A.I. is making progress in opening up access. InfiniteMD, a U.S. startup, offers second-opinion video consultations for patients all over the globe. This is available to patients who might not otherwise be able to access them due to geographical or financial limitations. They are now developing an algorithm to aid cancer patients in their treatment decisions and connect them to global treatment options. [4]
Affordability
Patients often have to pay out of their own pockets due to the lack of healthcare coverage. One in four American families refuses to pay for medical care because it is too expensive. This is often due to high administrative costs.
These costs can be significantly reduced by A.I. Machine learning can identify patient admissions and discharges patterns and determine which patient groups tend to stay longer in hospitals. This is a significant expense for providers and could help reduce patient stays. These algorithms can also identify patients at high risk of readmission and allow them to be closely monitored. A.I. can streamline processes and create more user-friendly workflows. This can reduce staff time spent on tedious tasks, allowing them to spend their time doing other things. A.I. can be used to power virtual chatbots. This could potentially reduce the number of unnecessary readmissions and doctor visits, saving billions annually.
Accuracy
Although A.I. is still in its infancy, A.I. is being used to predict disease. However, A.I. is already being used to diagnose and treat patients more precisely.
A.I. helps improve risk stratification as more healthcare providers invest more in population health management. A.I. can identify patterns in large subsets and determine a proactive course for high-risk patients.

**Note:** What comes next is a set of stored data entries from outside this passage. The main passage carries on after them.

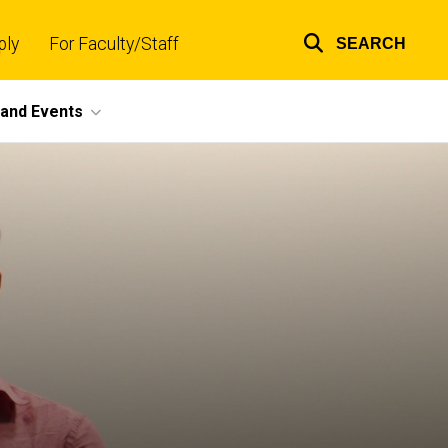
ply
For Faculty/Staff
SEARCH
Top
links
and Events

Machine learning and A.I. can rule out false positives in imaging. This is a valuable tool for clinicians. Recently, the U.K. government announced new medical technology centers [5] that will utilize A.I. to assist in disease diagnosis. The London Medical Imaging and Artificial Intelligence Centre of Value-Based Healthcare will use A.I. to detect anomalies in scans and help with their earlier detection. Intelligent information will create new standards in diagnosis accuracy. The Healthcare industry can achieve this today, and they are creating evidence points to expand its use.
Although precision medicine is still in various stages of maturity, A.I. will be a catalyst for its adoption. Combining multiple information sets can lead to a more accurate diagnosis. The technology will allow us to find the best treatment for each patient at the right moment.
A.I. is the future of healthcare
A.I., like any new technology, raises questions about privacy, safety, and the potential repercussions of combining machine-based care with human care. It won’t happen quickly, and there will be periods for testing to see if the technology works efficiently and safely.
However, I believe that healthcare will change dramatically if we look forward to the next five years. This will be driven by economic necessity. We will see standardized care in all settings, easier access, and virtual experts available for consultation on cases from around the globe. A.I. will be at the core of this paradigm shift.